One JSON object per training step with all metrics:

Field Description
step Training step index
condition Label like maxrl+gtpo_sepa
loss Training loss
reported_loss Raw backend-reported loss value (same as loss, explicit for tooling)
loss_is_placeholder true when loss is backend placeholder by design
backend_reports_sync_loss Whether backend loss is synchronous optimization loss
backend_preserves_token_advantages Whether backend consumes per-token advantages directly
mean_reward Mean reward across the batch
correct_rate Batch correct rate
running_correct_rate Cumulative correct rate
sepa_lambda Current SEPA pooling strength
sepa_gate_open Whether SEPA correctness gate is open
num_datums Number of datums submitted for training
max_token_hit_rate Fraction of completions that hit max_tokens
step_time_s Wall time for the step
batch_size Current batch size
group_size Current group size
bp_action Back pressure action
bp_regime Back pressure regime
uncertainty_kind Uncertainty variant selected in config (surprisal, etc.)
exec_entropy_mean Mean execution-token entropy (GTPO modes)
exec_entropy_var Execution-token entropy variance
plan_entropy_mean Mean planning-token entropy
plan_entropy_var Planning-token entropy variance
exec_surprisal_mean Mean execution-token surprisal (preferred name)
exec_surprisal_var Execution-token surprisal variance (preferred name)
plan_surprisal_mean Mean planning-token surprisal (preferred name)
plan_surprisal_var Planning-token surprisal variance (preferred name)

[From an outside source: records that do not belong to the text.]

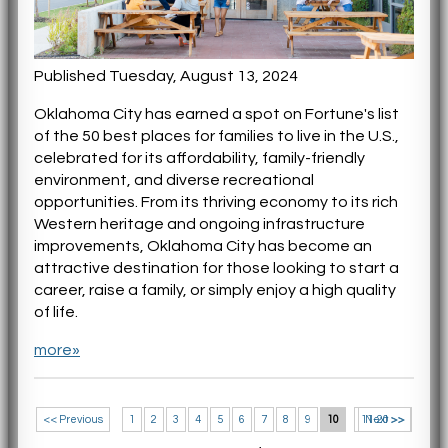
Published Tuesday, August 13, 2024
Oklahoma City has earned a spot on Fortune's list
of the 50 best places for families to live in the U.S.,
celebrated for its affordability, family-friendly
environment, and diverse recreational
opportunities. From its thriving economy to its rich
Western heritage and ongoing infrastructure
improvements, Oklahoma City has become an
attractive destination for those looking to start a
career, raise a family, or simply enjoy a high quality
of life.
more»
<< Previous
1
2
3
4
5
6
7
8
9
10
11-20 >>
Next >>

*_entropy_* keys are kept for backward compatibility and currently mirror *_surprisal_*.

emergence/steps.jsonl

Compact per-step summaries for emergence analysis:

Field Description
step Training step
mean_reward Mean reward
correct_count Number of correct completions
total_count Total completions
condition Condition label

emergence/generations.jsonl

Individual completions for qualitative analysis:

Field Description
step Training step
prompt First 200 chars of the prompt
completion First 500 chars of the completion
reward Reward score
num_tokens Completion length in tokens

wandb

Enable wandb by setting wandb_project:

[logging]
wandb_project = "my-project"
wandb_run_name = ""          # defaults to condition label
wandb_entity = ""            # team or user
wandb_group = ""             # for grouping related runs
wandb_tags = ""              # comma-separated

Metric prefixes

All wandb metrics use structured prefixes:

Prefix Metrics
train/ loss, rewards/mean_reward, rewards/correct_rate, rewards/running_correct_rate, sepa_lambda, sepa_gate_open, max_token_hit_rate, num_datums, step_time_s, batch_size, group_size
train/backend/ reports_sync_loss, preserves_token_advantages
train/ (semantics) reported_loss, loss_is_placeholder
train/entropy/ exec_mean, exec_var, plan_mean, plan_var
train/surprisal/ exec_mean, exec_var, plan_mean, plan_var
train/backpressure/ action, regime, p_star, sigma, kappa, utilization, throughput, warmup

Run config

The wandb run config records all hyperparameters:

  • advantage_mode, transform_mode, uncertainty_kind, condition
  • model, lora_rank, lr, batch_size, group_size
  • max_tokens, temperature, gtpo_beta, hicra_alpha
  • sepa_steps, sepa_delay_steps, sepa_correct_rate_gate
  • max_steps, backend, seed

Squeeze metrics

When a campaign has a [squeeze] section, a dedicated "squeeze-analysis" wandb run is created after the first training run completes. It logs:

Prefix Metrics
squeeze/ variance_table (wandb Table), mean_variance, min_variance, max_variance, rank

Summary metrics on the run:

Key Description
squeeze/recommended_rank Smallest rank meeting the variance threshold
squeeze/source_rank Original training rank
squeeze/min_variance_retention Configured threshold
squeeze/num_layers Number of LoRA layers analyzed

Campaign integration

When running campaigns with wandb_project set, each training run gets a structured name, group, and tags for easy comparison in the wandb dashboard. The squeeze-analysis run appears in the same project. See Campaigns.